During lunch with an editor, not surprisingly the economic slump came up. Editors are losing their jobs, while others are making decisions on which authors they are able to offer new contracts to and which they are not. What we discussed was no surprise to us, but might be to many authors: an author’s attitude can matter in some cases. In other words, being a pain in the ass can bite you in the ass.
The first thing publishers look at when cutting their lists (and therefore making decisions about which authors will be returning and which will not receive contracts again), are numbers. Of course the authors with the best sales track records are going to stay, but what about those authors who are neck and neck? How do you make the decision when you suddenly come up with, say, the last ten authors, five of whom you can offer contracts to, but five of whom you no longer have room for? Their numbers are all relatively the same, they sell well, not fantastically, but steadily. The decision is going to come down to attitude.

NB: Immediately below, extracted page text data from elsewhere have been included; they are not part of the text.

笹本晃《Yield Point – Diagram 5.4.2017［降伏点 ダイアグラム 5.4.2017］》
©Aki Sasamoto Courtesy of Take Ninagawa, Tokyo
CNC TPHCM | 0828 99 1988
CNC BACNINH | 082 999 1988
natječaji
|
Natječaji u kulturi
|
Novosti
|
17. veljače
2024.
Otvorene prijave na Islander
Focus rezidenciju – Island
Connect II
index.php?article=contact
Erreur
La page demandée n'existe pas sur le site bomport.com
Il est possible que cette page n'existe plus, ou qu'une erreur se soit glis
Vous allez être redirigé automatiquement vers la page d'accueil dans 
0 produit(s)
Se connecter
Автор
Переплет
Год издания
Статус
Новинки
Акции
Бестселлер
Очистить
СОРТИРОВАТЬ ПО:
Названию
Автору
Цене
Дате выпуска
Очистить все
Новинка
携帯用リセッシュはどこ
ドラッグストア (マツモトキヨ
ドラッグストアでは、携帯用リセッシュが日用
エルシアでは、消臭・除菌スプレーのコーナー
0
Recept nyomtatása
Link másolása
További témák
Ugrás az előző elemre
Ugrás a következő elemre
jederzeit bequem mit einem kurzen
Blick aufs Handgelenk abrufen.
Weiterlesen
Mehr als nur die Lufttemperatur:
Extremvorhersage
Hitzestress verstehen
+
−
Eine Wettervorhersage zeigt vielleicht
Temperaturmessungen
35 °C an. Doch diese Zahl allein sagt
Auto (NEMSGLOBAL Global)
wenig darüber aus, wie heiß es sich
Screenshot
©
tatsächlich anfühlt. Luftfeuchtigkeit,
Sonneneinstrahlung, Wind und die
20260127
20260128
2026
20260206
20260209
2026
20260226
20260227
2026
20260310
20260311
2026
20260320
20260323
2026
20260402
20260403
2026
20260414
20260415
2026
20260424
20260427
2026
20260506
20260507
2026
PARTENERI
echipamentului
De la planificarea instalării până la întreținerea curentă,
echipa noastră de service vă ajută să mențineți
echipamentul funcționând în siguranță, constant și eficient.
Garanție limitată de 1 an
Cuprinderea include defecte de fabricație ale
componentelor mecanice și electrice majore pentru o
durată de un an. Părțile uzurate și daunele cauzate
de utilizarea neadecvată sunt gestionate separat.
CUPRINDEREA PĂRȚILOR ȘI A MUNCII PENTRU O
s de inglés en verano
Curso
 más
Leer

The authors you like, the ones that don’t cause trouble, or give you daily headaches, the ones who turn in relatively clean manuscripts and don’t call screaming simply because they hate the color pink and you used pink on the cover, those are the authors most likely to get the next contract.
Does that mean you need to sit on your hands and keep your mouth shut? Absolutely not. I have a fabulous relationship with a number of editors and a number of contracts people within publishing houses, and you know what? I can be a real pain in the butt. The trick is to be painlessly painful. In other words, to understand that you aren’t always going to get what you want and to face problems professionally and kindly. If you’re unhappy with your cover, you should let your editor know, but you should also let her know why and reasonably discuss solutions if there are any. Better yet, you should let your agent do the dirty work so you always look like a gem.
In publishing, like in any business, the way you approach things can make a difference in the long run. How many of you have walked out of a store or away from a professional simply because you didn’t like the person’s attitude? I know I’ve refused to work with all sorts of people just for that reason. Why should publishing be any different? Again, if you are a royal pain, but bringing the big money, they know they're stuck with you, but if you are at the same level as a whole heck of a lot of nicer people, you better watch your back.